そこらへん飛んでる羽虫の方がまだマシだ。
そう思いながら部屋に戻ると坊やの泣く声が聞こえて来た。
急いで襖を開けると、坊やはベッドの上でボロボロと大粒の涙をいくつも零している。
坊やも私を見つけると、私の名前を呼んでベッドから降りようとするが、上手く降りることができずに床にべちゃりと落ちてしまった。

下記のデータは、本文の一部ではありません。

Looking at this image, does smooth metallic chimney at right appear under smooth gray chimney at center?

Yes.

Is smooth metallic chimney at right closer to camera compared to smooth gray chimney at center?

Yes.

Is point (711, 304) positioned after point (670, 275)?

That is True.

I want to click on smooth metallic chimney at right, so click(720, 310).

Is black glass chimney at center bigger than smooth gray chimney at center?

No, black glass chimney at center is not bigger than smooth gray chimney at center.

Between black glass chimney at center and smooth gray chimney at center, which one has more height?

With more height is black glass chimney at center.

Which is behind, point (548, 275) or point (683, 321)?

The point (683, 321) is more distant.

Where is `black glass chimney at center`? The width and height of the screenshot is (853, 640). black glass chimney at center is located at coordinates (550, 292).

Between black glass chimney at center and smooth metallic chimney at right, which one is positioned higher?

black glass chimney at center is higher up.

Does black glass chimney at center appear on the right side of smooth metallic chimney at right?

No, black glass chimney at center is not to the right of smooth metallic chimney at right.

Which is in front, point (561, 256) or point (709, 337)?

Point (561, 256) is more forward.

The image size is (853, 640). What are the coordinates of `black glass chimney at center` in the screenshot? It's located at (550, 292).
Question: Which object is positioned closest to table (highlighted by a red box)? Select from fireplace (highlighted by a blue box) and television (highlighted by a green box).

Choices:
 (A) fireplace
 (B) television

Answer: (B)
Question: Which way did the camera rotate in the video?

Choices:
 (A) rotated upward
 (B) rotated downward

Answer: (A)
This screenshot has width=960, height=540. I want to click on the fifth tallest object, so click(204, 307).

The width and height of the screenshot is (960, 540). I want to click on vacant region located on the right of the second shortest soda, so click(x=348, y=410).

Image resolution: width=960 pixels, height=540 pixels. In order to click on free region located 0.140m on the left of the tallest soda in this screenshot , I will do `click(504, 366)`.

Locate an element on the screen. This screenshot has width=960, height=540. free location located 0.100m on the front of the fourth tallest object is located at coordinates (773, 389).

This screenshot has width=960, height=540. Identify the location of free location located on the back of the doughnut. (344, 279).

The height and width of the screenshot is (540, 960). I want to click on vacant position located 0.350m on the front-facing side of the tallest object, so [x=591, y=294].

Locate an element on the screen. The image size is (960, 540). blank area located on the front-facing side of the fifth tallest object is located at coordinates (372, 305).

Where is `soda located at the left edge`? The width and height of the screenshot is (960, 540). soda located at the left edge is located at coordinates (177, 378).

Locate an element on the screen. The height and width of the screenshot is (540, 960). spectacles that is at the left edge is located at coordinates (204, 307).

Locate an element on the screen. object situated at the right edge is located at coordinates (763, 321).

ごちん、とおでこがぶつかる音がして何が起きたのかと一瞬泣き止むが痛みが襲ってきたのだろう、坊やはまた大きな声で泣き喚いた。
「痛かったね、たんこぶになってないかな」
「うわぁあああっ!!~~っ!!」
「ごめんごめん、急にいなくてびっくりしたね、寂しかったね」
腕をめいっぱい伸ばしす坊やに駆け寄り小さな身体を抱きしめた。
おでこを触りたんこぶができていないか確かめる。
少し赤くはなっているけどたんこぶはできていないみたい。
よかった。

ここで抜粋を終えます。